NEW GLASGOW — A second edition of Clyde Macdonald’s book, Nova Scotians In and Out of Court, has been published and will be officially introduced on August 10.
The launching is from 2 to 4 p.m.at the New Glasgow Library and will include light refreshment.
Proceeds from the book sales are directed to the Pictou County Roots Society, which is hosting the event.
“The book contains 200 pages and 89 photos, 13 of which are in colour,” he said. “I personally enjoy a book with lots of photos as photos tend to capture the reality of a true story.”
It is the 16th book written by Macdonald, a retired lawyer and judge who has also become, in his words, “a history enthusiast.”
“The notable New Glasgow historian James M. Cameron has written 15 books and with the help of the Pictou County Roots Society, we have surpassed that mark,” he said.

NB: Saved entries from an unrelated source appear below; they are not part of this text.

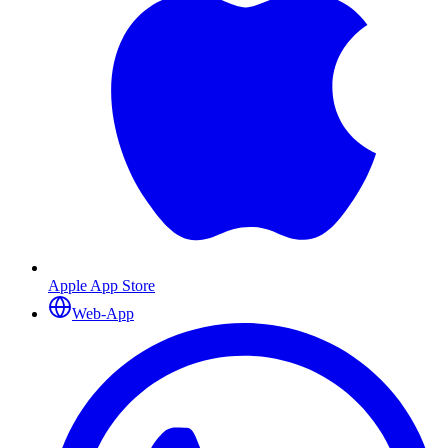
Apple App Store
Web-App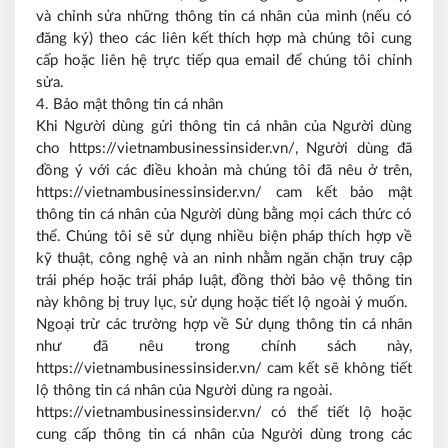
và chỉnh sửa những thông tin cá nhân của mình (nếu có
đăng ký) theo các liên kết thích hợp mà chúng tôi cung
cấp hoặc liên hệ trực tiếp qua email để chúng tôi chỉnh
sửa.
4. Bảo mật thông tin cá nhân
Khi Người dùng gửi thông tin cá nhân của Người dùng
cho https://vietnambusinessinsider.vn/, Người dùng đã
đồng ý với các điều khoản mà chúng tôi đã nêu ở trên,
https://vietnambusinessinsider.vn/ cam kết bảo mật
thông tin cá nhân của Người dùng bằng mọi cách thức có
thể. Chúng tôi sẽ sử dụng nhiều biện pháp thích hợp về
kỹ thuật, công nghệ và an ninh nhằm ngăn chặn truy cập
trái phép hoặc trái pháp luật, đồng thời bảo vệ thông tin
này không bị truy lục, sử dụng hoặc tiết lộ ngoài ý muốn.
Ngoại trừ các trường hợp về Sử dụng thông tin cá nhân
như đã nêu trong chính sách này,
https://vietnambusinessinsider.vn/ cam kết sẽ không tiết
lộ thông tin cá nhân của Người dùng ra ngoài.
https://vietnambusinessinsider.vn/ có thể tiết lộ hoặc
cung cấp thông tin cá nhân của Người dùng trong các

Macdonald starts his book with a chapter on life along the east branch of the East River, a partial salute to Sunny Brae where he grew up. Parallel chapters feature N. W. Mason, managing director and majority owner of the Roseland Theatre in New Glasgow.
Another chapter outlines how the late Dr. Carrie Best was removed from the theatre on December 29, 1941 for sitting in the so called “white section” of the theatre. Best sued the Roseland Theatre Company, as well as Mason, for $5,504. The case was decided on May 14, 1942 before A Supreme Court judge and jury in Pictou.
There is also the usual assortment of court cases Macdonald enjoys sharing.
One has special meaning for Macdonald and prompted him to research and write about a similar miscarriage of justice.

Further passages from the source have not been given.